Exercise
Which lines of the records below contain the word "Course"? Show each one.

Rendered page images:
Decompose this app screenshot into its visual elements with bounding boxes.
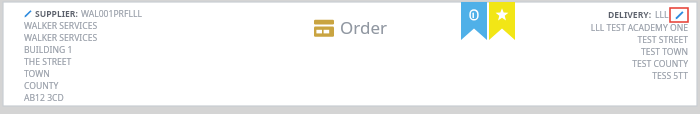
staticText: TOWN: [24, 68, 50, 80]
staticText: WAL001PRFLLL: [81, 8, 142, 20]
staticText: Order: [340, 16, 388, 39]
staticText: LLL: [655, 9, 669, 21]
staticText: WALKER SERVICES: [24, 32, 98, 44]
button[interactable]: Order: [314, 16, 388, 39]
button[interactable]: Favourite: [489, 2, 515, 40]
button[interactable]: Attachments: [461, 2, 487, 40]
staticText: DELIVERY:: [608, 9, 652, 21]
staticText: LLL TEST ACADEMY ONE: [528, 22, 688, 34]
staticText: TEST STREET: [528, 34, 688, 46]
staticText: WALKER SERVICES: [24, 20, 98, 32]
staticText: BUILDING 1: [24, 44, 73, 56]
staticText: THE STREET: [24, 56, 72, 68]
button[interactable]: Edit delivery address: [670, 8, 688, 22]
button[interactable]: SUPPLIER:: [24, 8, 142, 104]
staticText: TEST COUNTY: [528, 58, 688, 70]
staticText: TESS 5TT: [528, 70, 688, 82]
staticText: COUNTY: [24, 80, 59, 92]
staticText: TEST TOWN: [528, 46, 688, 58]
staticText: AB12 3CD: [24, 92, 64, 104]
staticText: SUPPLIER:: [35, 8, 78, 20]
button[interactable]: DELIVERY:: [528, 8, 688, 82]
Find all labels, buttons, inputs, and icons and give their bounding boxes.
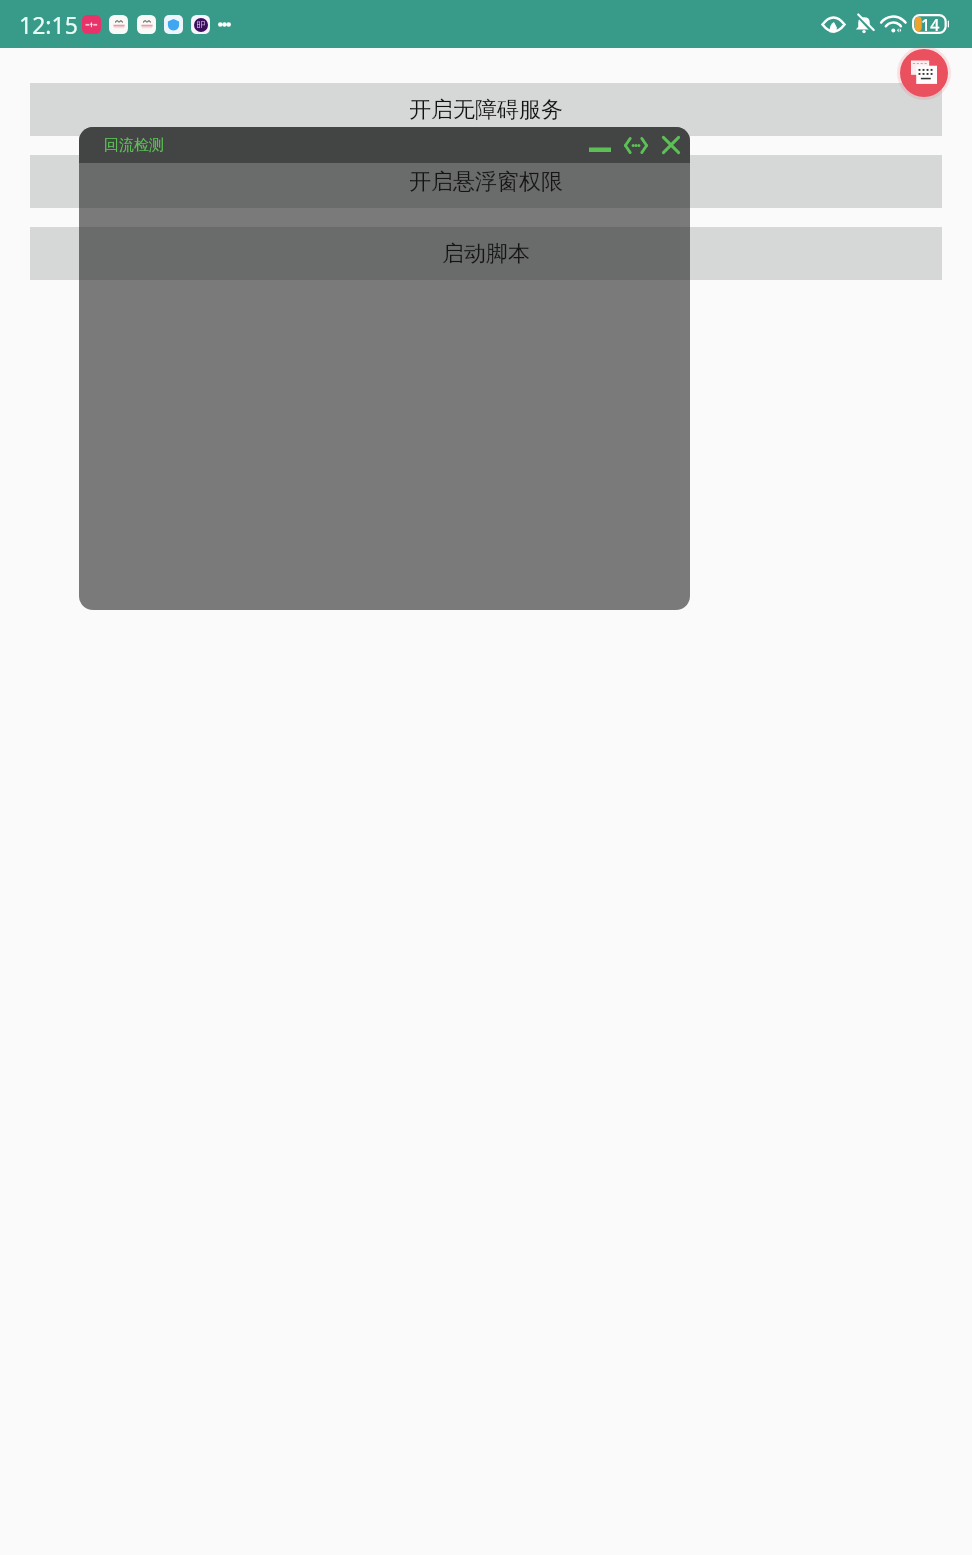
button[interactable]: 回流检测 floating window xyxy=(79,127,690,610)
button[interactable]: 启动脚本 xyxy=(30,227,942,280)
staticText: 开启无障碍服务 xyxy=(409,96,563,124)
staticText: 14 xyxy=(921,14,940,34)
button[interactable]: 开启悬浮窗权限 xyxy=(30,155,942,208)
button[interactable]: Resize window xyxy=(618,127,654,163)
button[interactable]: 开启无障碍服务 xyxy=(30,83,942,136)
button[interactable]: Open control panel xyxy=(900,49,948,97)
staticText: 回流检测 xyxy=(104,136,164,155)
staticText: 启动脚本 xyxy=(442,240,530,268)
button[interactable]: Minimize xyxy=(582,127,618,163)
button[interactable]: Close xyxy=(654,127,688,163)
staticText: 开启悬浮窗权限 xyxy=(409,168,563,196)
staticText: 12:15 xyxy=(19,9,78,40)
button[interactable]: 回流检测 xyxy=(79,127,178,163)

---

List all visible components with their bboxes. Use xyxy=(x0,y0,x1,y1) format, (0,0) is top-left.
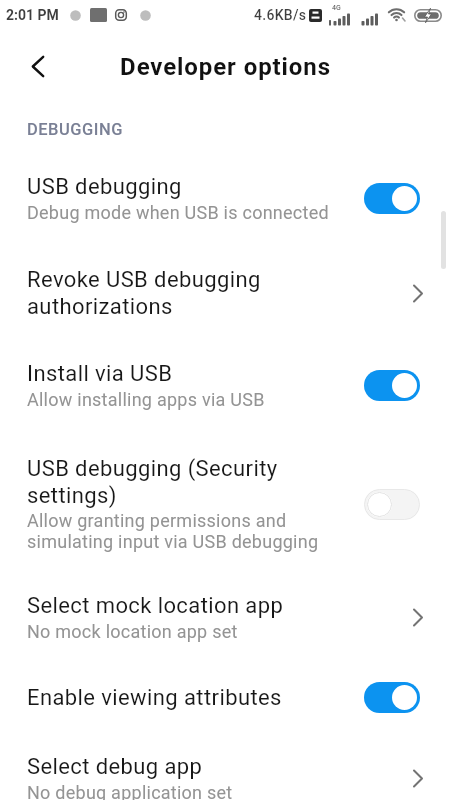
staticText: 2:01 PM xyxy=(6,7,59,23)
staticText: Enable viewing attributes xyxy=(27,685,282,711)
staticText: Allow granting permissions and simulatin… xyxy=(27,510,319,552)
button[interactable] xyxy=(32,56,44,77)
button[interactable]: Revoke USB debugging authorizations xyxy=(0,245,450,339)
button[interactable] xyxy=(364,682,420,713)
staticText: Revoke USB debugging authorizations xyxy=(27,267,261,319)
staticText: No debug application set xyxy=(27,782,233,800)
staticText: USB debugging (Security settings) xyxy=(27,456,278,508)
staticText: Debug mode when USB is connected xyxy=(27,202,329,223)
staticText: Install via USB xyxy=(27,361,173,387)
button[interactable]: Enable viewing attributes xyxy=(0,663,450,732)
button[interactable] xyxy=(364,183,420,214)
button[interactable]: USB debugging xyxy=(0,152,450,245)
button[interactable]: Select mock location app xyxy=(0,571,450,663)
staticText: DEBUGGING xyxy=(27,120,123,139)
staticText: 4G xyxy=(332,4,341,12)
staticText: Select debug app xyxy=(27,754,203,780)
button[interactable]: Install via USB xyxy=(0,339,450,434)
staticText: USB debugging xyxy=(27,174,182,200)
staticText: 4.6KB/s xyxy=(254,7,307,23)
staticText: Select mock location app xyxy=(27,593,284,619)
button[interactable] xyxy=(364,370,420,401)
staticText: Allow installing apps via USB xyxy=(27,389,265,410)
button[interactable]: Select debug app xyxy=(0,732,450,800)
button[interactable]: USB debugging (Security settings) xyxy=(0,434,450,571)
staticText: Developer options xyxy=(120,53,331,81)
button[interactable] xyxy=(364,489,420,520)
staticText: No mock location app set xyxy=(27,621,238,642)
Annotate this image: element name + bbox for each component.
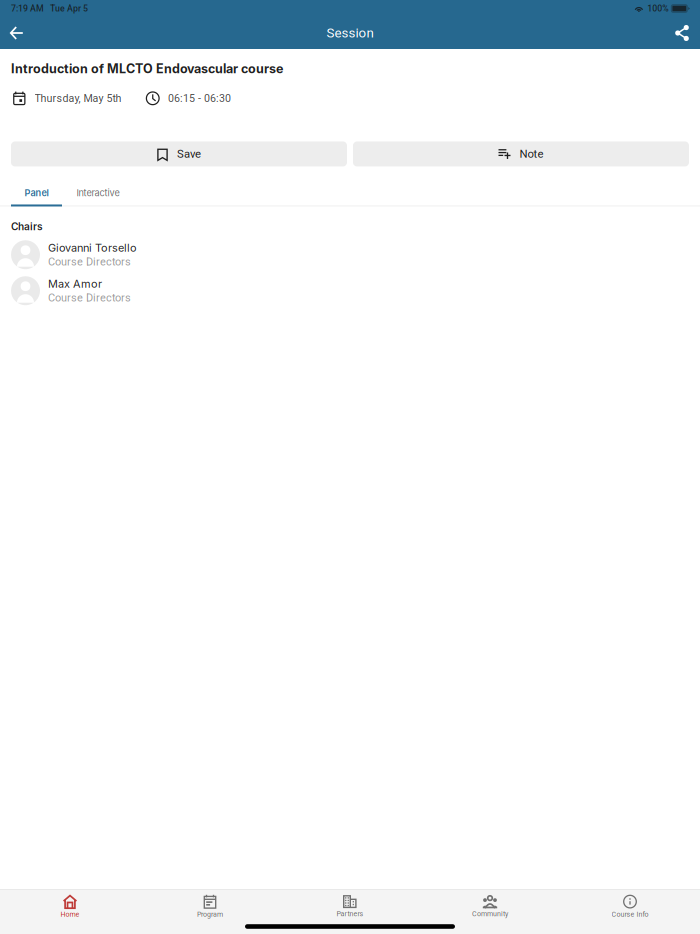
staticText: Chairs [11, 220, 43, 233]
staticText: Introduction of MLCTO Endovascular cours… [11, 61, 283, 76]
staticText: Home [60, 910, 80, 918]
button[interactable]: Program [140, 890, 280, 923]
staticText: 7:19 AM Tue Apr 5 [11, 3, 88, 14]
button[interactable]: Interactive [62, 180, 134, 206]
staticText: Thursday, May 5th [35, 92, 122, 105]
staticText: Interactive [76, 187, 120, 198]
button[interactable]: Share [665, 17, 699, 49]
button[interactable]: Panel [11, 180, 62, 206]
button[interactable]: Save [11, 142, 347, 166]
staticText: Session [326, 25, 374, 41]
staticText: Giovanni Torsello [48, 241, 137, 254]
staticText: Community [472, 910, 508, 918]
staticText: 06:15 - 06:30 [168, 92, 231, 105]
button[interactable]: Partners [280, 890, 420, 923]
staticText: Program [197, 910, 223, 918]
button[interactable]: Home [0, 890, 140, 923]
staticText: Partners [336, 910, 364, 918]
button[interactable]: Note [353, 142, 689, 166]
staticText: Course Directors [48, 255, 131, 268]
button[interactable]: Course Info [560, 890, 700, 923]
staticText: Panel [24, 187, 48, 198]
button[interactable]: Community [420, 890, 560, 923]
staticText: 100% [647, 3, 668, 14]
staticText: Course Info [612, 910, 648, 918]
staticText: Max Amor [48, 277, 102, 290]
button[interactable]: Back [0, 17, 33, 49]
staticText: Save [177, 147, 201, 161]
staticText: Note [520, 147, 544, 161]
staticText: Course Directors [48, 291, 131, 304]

Completed task
staticText: Course Directors [48, 255, 131, 268]
button[interactable]: Course Info [560, 890, 700, 923]
staticText: Course Info [612, 910, 648, 918]
staticText: Course Directors [48, 291, 131, 304]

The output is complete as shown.